Task to complete →
Restate all of the entries exactly. Any picture in them should be skipped.

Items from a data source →
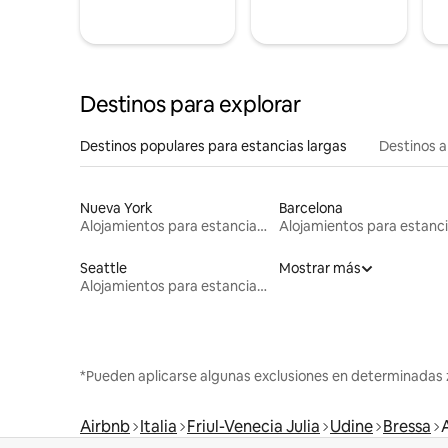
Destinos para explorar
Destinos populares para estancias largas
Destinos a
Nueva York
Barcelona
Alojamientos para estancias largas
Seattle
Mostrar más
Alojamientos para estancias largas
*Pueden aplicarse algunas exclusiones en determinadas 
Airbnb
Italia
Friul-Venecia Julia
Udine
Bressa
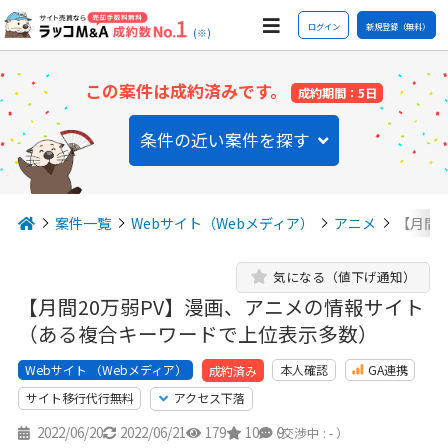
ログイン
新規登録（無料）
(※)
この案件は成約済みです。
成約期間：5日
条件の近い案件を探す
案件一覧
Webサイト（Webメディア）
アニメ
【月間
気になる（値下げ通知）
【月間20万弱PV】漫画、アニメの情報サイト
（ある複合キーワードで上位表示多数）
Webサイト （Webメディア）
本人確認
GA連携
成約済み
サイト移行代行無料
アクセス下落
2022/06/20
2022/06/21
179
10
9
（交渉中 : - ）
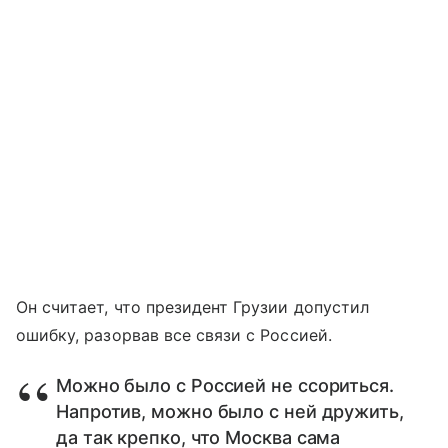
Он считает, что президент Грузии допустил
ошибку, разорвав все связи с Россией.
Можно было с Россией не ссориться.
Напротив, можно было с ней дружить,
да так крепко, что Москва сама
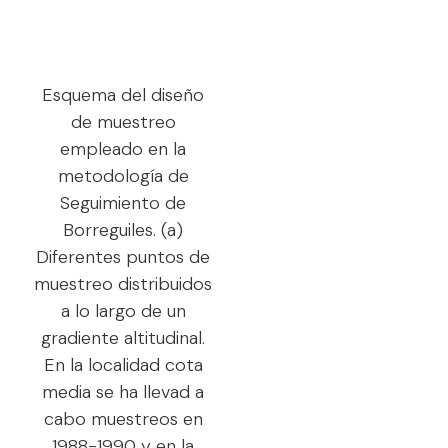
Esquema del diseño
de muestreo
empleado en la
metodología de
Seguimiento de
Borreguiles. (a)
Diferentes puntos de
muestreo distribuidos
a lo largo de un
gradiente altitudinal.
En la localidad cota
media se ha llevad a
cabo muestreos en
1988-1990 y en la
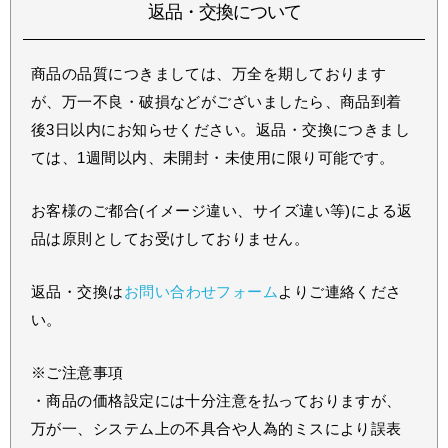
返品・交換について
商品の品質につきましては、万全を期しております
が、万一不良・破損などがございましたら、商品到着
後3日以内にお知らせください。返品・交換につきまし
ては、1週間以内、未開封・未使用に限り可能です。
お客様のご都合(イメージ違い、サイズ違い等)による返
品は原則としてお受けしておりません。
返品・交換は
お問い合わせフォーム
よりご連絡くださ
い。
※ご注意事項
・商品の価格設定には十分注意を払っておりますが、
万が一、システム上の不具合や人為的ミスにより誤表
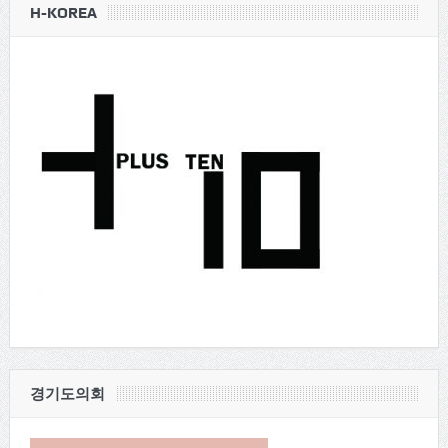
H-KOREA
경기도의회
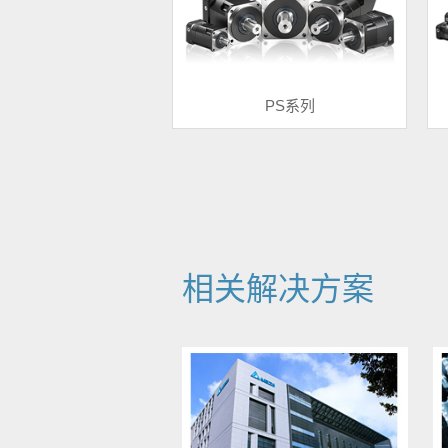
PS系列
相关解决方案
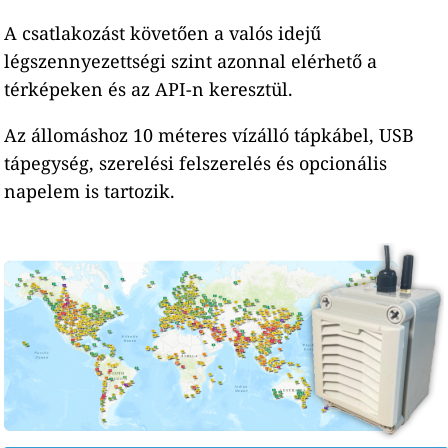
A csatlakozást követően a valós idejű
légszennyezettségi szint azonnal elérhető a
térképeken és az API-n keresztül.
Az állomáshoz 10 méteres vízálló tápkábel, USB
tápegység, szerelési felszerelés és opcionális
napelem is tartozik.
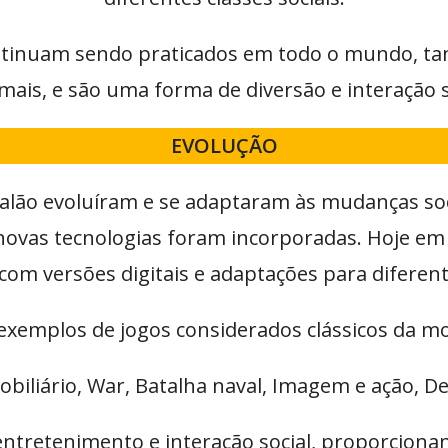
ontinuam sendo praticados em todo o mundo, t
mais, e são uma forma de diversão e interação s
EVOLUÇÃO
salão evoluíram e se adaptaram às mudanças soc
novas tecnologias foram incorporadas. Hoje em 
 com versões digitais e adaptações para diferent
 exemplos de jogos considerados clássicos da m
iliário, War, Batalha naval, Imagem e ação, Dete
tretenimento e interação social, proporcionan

Answer to the exercise →
Destinos para explorar
Destinos populares para estancias largas
Destinos a
Nueva York
Barcelona
Alojamientos para estancias largas
Seattle
Mostrar más
Alojamientos para estancias largas
*Pueden aplicarse algunas exclusiones en determinadas 
Airbnb
Italia
Friul-Venecia Julia
Udine
Bressa
ログイン
新規登録（無料）
(※)
この案件は成約済みです。
成約期間：5日
条件の近い案件を探す
案件一覧
Webサイト（Webメディア）
アニメ
【月間
気になる（値下げ通知）
【月間20万弱PV】漫画、アニメの情報サイト
（ある複合キーワードで上位表示多数）
Webサイト （Webメディア）
本人確認
GA連携
成約済み
サイト移行代行無料
アクセス下落
2022/06/20
2022/06/21
179
10
9
（交渉中 : - ）
Он считает, что президент Грузии допустил
ошибку, разорвав все связи с Россией.
Можно было с Россией не ссориться.
Напротив, можно было с ней дружить,
да так крепко, что Москва сама
Esquema del diseño
de muestreo
empleado en la
metodología de
Seguimiento de
Borreguiles. (a)
Diferentes puntos de
muestreo distribuidos
a lo largo de un
gradiente altitudinal.
En la localidad cota
media se ha llevad a
cabo muestreos en
1988-1990 y en la
返品・交換について
商品の品質につきましては、万全を期しております
が、万一不良・破損などがございましたら、商品到着
後3日以内にお知らせください。返品・交換につきまし
ては、1週間以内、未開封・未使用に限り可能です。
お客様のご都合(イメージ違い、サイズ違い等)による返
品は原則としてお受けしておりません。
返品・交換は
お問い合わせフォーム
よりご連絡くださ
い。
※ご注意事項
・商品の価格設定には十分注意を払っておりますが、
万が一、システム上の不具合や人為的ミスにより誤表
H-KOREA
경기도의회
PS系列
相关解决方案
A csatlakozást követően a valós idejű
légszennyezettségi szint azonnal elérhető a
térképeken és az API-n keresztül.
Az állomáshoz 10 méteres vízálló tápkábel, USB
tápegység, szerelési felszerelés és opcionális
napelem is tartozik.
ontinuam sendo praticados em todo o mundo, t
mais, e são uma forma de diversão e interação s
EVOLUÇÃO
salão evoluíram e se adaptaram às mudanças soc
novas tecnologias foram incorporadas. Hoje em 
 com versões digitais e adaptações para diferent
 exemplos de jogos considerados clássicos da m
iliário, War, Batalha naval, Imagem e ação, Dete
tretenimento e interação social, proporcionan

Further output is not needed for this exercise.